→ **Your instructions**:
Retype each line of the material below word for word; pictures stay out.
===============
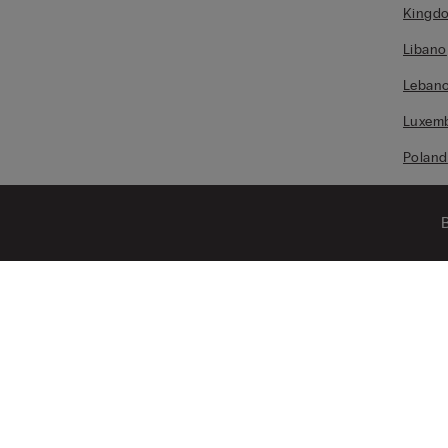
Kingdo
Libano
Leban
Luxem
Poland
Quatar
B
Unite
Russia
Slovak
Spain
Swiss
USA
Hunga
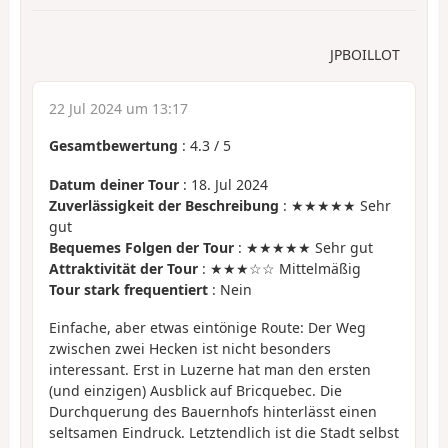
JPBOILLOT
22 Jul 2024 um 13:17
Gesamtbewertung
:
4.3
/
5
Datum deiner Tour
: 18. Jul 2024
Zuverlässigkeit der Beschreibung
: ★★★★★ Sehr
gut
Bequemes Folgen der Tour
: ★★★★★ Sehr gut
Attraktivität der Tour
: ★★★☆☆ Mittelmäßig
Tour stark frequentiert
: Nein
Einfache, aber etwas eintönige Route: Der Weg
zwischen zwei Hecken ist nicht besonders
interessant. Erst in Luzerne hat man den ersten
(und einzigen) Ausblick auf Bricquebec. Die
Durchquerung des Bauernhofs hinterlässt einen
seltsamen Eindruck. Letztendlich ist die Stadt selbst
===============
→ **Exercise answer**:
Kingdo
Libano
Leban
Luxem
Poland
Quatar
B
Unite
Russia
Slovak
Spain
Swiss
USA
Hunga
JPBOILLOT
22 Jul 2024 um 13:17
Gesamtbewertung
:
4.3
/
5
Datum deiner Tour
: 18. Jul 2024
Zuverlässigkeit der Beschreibung
: ★★★★★ Sehr
gut
Bequemes Folgen der Tour
: ★★★★★ Sehr gut
Attraktivität der Tour
: ★★★☆☆ Mittelmäßig
Tour stark frequentiert
: Nein
Einfache, aber etwas eintönige Route: Der Weg
zwischen zwei Hecken ist nicht besonders
interessant. Erst in Luzerne hat man den ersten
(und einzigen) Ausblick auf Bricquebec. Die
Durchquerung des Bauernhofs hinterlässt einen
seltsamen Eindruck. Letztendlich ist die Stadt selbst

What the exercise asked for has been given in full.